Dimitar Vasev (Димитър Васев; born 10 September 1965) is a Bulgarian former football player and football manager lastly leading Septemvri Sofia.

==Career==
===Playing career===
Born in Sofia, Dimitar Vasev played in his career for Lokomotiv Sofia, Lokomotiv Plovdiv, Chinese Shanghai Shenhua and Chivas El Paso Patriots.

===Manager career===
====Lokomotiv Sofia====
After being an assistant manager in his youth club Lokomotiv Sofia, on 31 May 2010 he was appointed as head manager of the team after leaving of Dragan Okuka, but was released from the club on 22 November 2010.

On 7 April 2014 he was appointed as a manager for a second time taking the charge from Stefan Genov.

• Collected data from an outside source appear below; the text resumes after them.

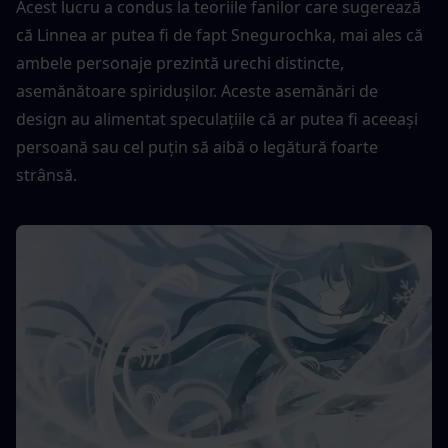
Acest lucru a condus la teoriile fanilor care sugerează 
că Linnea ar putea fi de fapt Snegurochka, mai ales că 
ambele personaje prezintă urechi distincte, 
asemănătoare spiridușilor. Aceste asemănări de 
design au alimentat speculațiile că ar putea fi aceeași 
persoană sau cel puțin să aibă o legătură foarte 
strânsă.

He was chosen by the Association of Professional Footballers in Bulgaria for best manager of season 2014-15 after qualifying the team on 3rd place in A Group, but the team failed to gain license and later was dissolved.

====Septemvri Sofia====
On 8 June 2017 Vasev was announced as the new manager of Septemvri Sofia with Hristo Arangelov, the caretaker manager after Nikolay Mitov's tenure, as his first assistant. He was released from the club on 23 August 2017 for bad results, stepping down from the position in favor of Nikolay Mitov.

==Managerial statistics==

| Team | From | To | Record |  |  |  |  |  |  |  |
| G | W | D | L | Win % | GF | GA | GD |
| Lokomotiv Sofia | 1 July 2010 | 25 November 2010 | 12 | 7 | 1 | 4 | 058.33 | 25 | 12 | +13 |
| 8 April 2014 | 1 July 2015 | 42 | 23 | 7 | 12 | 054.76 | 60 | 40 | +20 |
| Septemvri Sofia | 8 June 2017 | 23 August 2017 | 5 | 1 | 0 | 4 | 020.00 | 1 | 6 | -5 |
| Total |  |  | 59 | 31 | 8 | 20 | 052.54 | 76 | 58 | +28 |

== Honours ==

=== As a player ===
- Lokomotiv Sofia
- Bulgarian Cup
  - Winner (1): 1994-95
- A PFG
  - Runner-up (1): 1994-95

=== As a manager ===

Best manager for the 2014/2015 A PFG season - chosen by the Association of Professional Footballers in Bulgaria

==Personal life==
His son Daniel is also a footballer who currently plays for Lokomotiv Sofia.